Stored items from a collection
=== Section Start ===

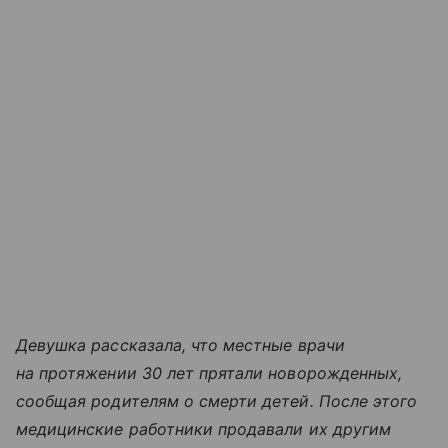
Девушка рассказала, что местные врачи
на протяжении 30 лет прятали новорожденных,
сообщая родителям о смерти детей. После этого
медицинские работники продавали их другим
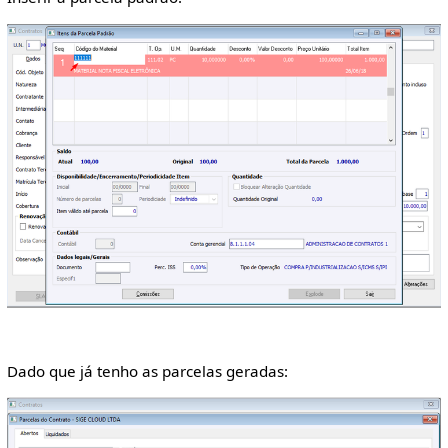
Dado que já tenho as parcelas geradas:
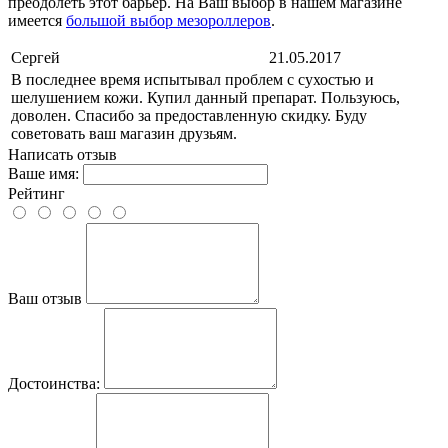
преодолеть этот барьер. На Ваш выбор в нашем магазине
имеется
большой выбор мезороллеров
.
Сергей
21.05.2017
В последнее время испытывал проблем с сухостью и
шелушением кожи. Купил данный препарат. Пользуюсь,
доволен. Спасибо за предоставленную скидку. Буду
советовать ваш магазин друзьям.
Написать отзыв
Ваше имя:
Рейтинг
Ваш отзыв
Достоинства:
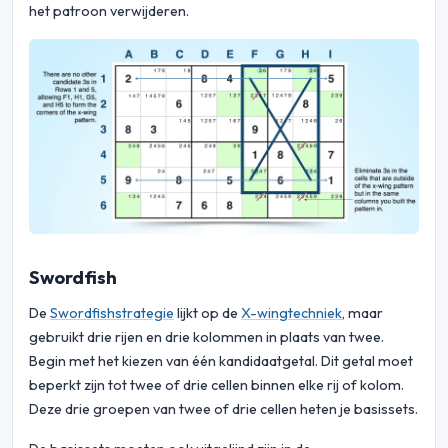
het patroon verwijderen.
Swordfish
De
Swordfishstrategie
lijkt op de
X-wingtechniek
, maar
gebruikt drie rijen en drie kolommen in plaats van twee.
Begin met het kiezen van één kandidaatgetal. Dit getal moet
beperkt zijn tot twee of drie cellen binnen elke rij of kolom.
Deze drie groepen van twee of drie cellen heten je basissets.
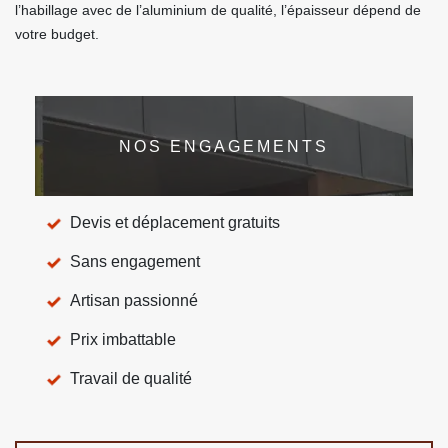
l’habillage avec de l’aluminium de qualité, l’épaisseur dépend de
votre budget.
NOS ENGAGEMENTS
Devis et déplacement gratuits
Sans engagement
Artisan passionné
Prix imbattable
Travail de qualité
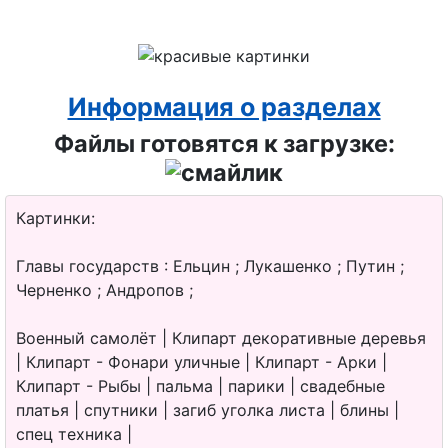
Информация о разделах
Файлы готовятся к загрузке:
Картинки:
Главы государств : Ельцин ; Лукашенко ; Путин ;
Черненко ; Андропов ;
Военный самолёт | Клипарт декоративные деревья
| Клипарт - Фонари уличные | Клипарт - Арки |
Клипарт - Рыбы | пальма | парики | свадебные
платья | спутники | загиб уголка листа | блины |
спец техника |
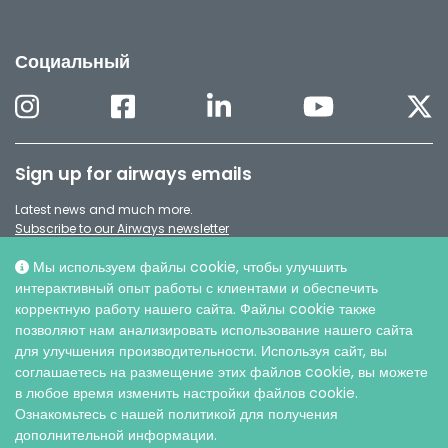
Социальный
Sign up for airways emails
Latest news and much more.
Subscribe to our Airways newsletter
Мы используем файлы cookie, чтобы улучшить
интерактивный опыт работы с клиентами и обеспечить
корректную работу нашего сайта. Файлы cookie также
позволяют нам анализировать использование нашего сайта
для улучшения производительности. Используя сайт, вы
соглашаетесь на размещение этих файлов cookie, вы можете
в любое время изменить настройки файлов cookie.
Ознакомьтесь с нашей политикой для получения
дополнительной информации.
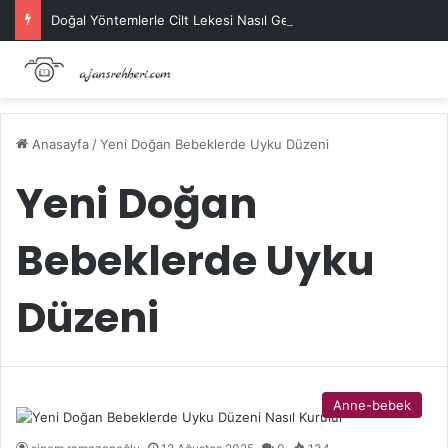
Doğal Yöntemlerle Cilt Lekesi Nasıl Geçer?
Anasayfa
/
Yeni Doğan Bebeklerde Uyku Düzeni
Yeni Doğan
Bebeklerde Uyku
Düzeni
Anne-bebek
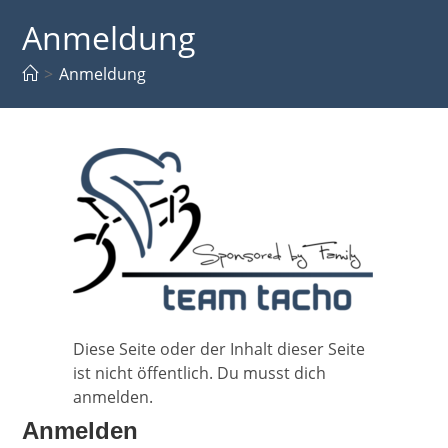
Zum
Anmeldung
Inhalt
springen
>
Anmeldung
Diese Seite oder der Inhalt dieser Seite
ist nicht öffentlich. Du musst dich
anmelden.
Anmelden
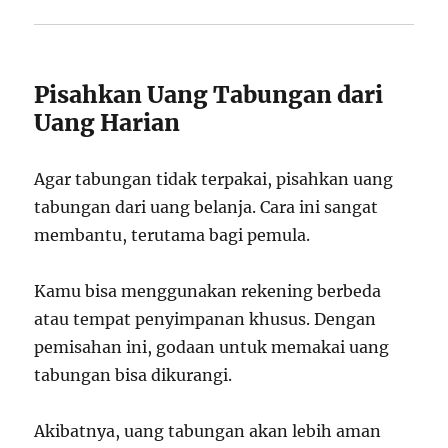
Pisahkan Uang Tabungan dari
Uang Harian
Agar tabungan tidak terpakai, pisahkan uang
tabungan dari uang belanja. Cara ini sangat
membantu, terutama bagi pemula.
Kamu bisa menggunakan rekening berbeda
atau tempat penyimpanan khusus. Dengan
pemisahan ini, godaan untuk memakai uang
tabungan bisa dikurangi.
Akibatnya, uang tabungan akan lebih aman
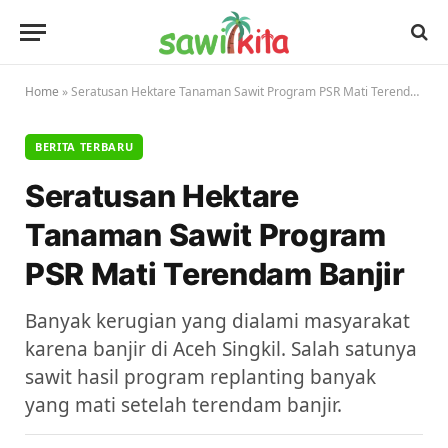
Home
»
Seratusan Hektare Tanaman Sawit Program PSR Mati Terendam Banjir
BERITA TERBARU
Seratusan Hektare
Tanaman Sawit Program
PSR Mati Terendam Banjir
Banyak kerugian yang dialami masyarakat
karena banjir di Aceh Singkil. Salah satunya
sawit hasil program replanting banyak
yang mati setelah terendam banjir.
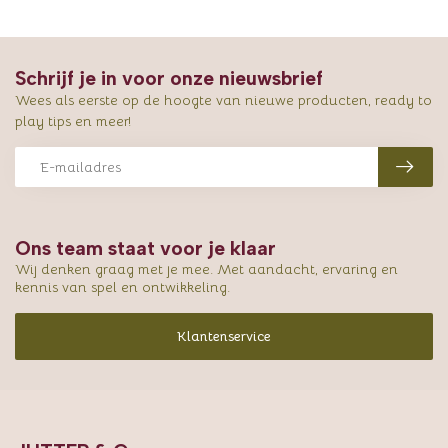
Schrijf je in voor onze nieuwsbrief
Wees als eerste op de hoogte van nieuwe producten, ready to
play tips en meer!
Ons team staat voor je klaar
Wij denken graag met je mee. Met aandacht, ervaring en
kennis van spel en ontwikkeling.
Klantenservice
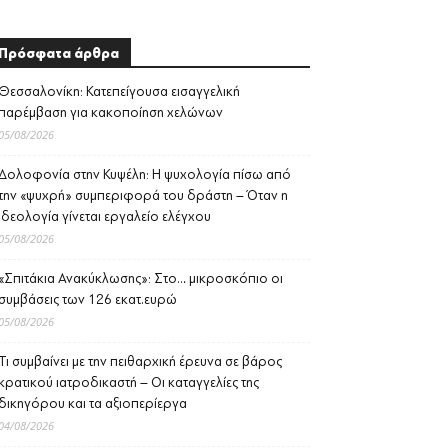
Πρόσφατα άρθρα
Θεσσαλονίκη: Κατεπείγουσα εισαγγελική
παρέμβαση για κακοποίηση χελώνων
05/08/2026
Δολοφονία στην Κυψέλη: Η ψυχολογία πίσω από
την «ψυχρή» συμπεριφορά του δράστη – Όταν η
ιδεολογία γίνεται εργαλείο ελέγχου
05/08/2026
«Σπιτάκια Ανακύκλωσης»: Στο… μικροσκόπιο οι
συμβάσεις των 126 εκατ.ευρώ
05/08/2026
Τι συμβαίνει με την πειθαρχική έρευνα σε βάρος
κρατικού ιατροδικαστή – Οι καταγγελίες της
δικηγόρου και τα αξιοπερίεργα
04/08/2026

=== Section End ===

TASK PROMPT
Your reply must contain each entry exactly as written and no pictures.

PROBLEM SOLUTION
Девушка рассказала, что местные врачи
на протяжении 30 лет прятали новорожденных,
сообщая родителям о смерти детей. После этого
медицинские работники продавали их другим
Dado que já tenho as parcelas geradas:
преодолеть этот барьер. На Ваш выбор в нашем магазине
имеется
большой выбор мезороллеров
.
Сергей
21.05.2017
В последнее время испытывал проблем с сухостью и
шелушением кожи. Купил данный препарат. Пользуюсь,
доволен. Спасибо за предоставленную скидку. Буду
советовать ваш магазин друзьям.
Написать отзыв
Ваше имя:
Рейтинг
Ваш отзыв
Достоинства:
het patroon verwijderen.
Swordfish
De
Swordfishstrategie
lijkt op de
X-wingtechniek
, maar
gebruikt drie rijen en drie kolommen in plaats van twee.
Begin met het kiezen van één kandidaatgetal. Dit getal moet
beperkt zijn tot twee of drie cellen binnen elke rij of kolom.
Deze drie groepen van twee of drie cellen heten je basissets.
l’habillage avec de l’aluminium de qualité, l’épaisseur dépend de
votre budget.
NOS ENGAGEMENTS
Devis et déplacement gratuits
Sans engagement
Artisan passionné
Prix imbattable
Travail de qualité
Информация о разделах
Файлы готовятся к загрузке:
Картинки:
Главы государств : Ельцин ; Лукашенко ; Путин ;
Черненко ; Андропов ;
Военный самолёт | Клипарт декоративные деревья
| Клипарт - Фонари уличные | Клипарт - Арки |
Клипарт - Рыбы | пальма | парики | свадебные
платья | спутники | загиб уголка листа | блины |
спец техника |
Социальный
Sign up for airways emails
Latest news and much more.
Subscribe to our Airways newsletter
Мы используем файлы cookie, чтобы улучшить
интерактивный опыт работы с клиентами и обеспечить
корректную работу нашего сайта. Файлы cookie также
позволяют нам анализировать использование нашего сайта
для улучшения производительности. Используя сайт, вы
соглашаетесь на размещение этих файлов cookie, вы можете
в любое время изменить настройки файлов cookie.
Ознакомьтесь с нашей политикой для получения
дополнительной информации.
Doğal Yöntemlerle Cilt Lekesi Nasıl Geçer?
Anasayfa
/
Yeni Doğan Bebeklerde Uyku Düzeni
Yeni Doğan
Bebeklerde Uyku
Düzeni
Anne-bebek
Zum
Anmeldung
Inhalt
springen
>
Anmeldung
Diese Seite oder der Inhalt dieser Seite
ist nicht öffentlich. Du musst dich
anmelden.
Anmelden
Pisahkan Uang Tabungan dari
Uang Harian
Agar tabungan tidak terpakai, pisahkan uang
tabungan dari uang belanja. Cara ini sangat
membantu, terutama bagi pemula.
Kamu bisa menggunakan rekening berbeda
atau tempat penyimpanan khusus. Dengan
pemisahan ini, godaan untuk memakai uang
tabungan bisa dikurangi.
Akibatnya, uang tabungan akan lebih aman
Home
»
Seratusan Hektare Tanaman Sawit Program PSR Mati Terendam Banjir
BERITA TERBARU
Seratusan Hektare
Tanaman Sawit Program
PSR Mati Terendam Banjir
Banyak kerugian yang dialami masyarakat
karena banjir di Aceh Singkil. Salah satunya
sawit hasil program replanting banyak
yang mati setelah terendam banjir.
Schrijf je in voor onze nieuwsbrief
Wees als eerste op de hoogte van nieuwe producten, ready to
play tips en meer!
Ons team staat voor je klaar
Wij denken graag met je mee. Met aandacht, ervaring en
kennis van spel en ontwikkeling.
Klantenservice
Πρόσφατα άρθρα
Θεσσαλονίκη: Κατεπείγουσα εισαγγελική
παρέμβαση για κακοποίηση χελώνων
05/08/2026
Δολοφονία στην Κυψέλη: Η ψυχολογία πίσω από
την «ψυχρή» συμπεριφορά του δράστη – Όταν η
ιδεολογία γίνεται εργαλείο ελέγχου
05/08/2026
«Σπιτάκια Ανακύκλωσης»: Στο… μικροσκόπιο οι
συμβάσεις των 126 εκατ.ευρώ
05/08/2026
Τι συμβαίνει με την πειθαρχική έρευνα σε βάρος
κρατικού ιατροδικαστή – Οι καταγγελίες της
δικηγόρου και τα αξιοπερίεργα
04/08/2026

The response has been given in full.